━━━ EXERCISE INPUTS ━━━
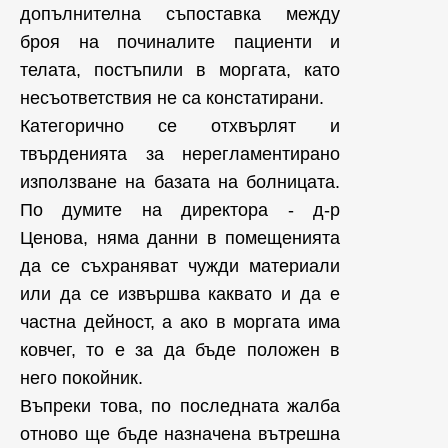
допълнителна съпоставка между
броя на починалите пациенти и
телата, постъпили в моргата, като
несъответствия не са констатирани.
Категорично се отхвърлят и
твърденията за нерегламентирано
използване на базата на болницата.
По думите на директора - д-р
Ценова, няма данни в помещенията
да се съхраняват чужди материали
или да се извършва каквато и да е
частна дейност, а ако в моргата има
ковчег, то е за да бъде положен в
него покойник.
Въпреки това, по последната жалба
отново ще бъде назначена вътрешна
━━━
Go line by line through the data, copying each one that contains the word "бъде".

> TASK OUTPUT:
ковчег, то е за да бъде положен в
отново ще бъде назначена вътрешна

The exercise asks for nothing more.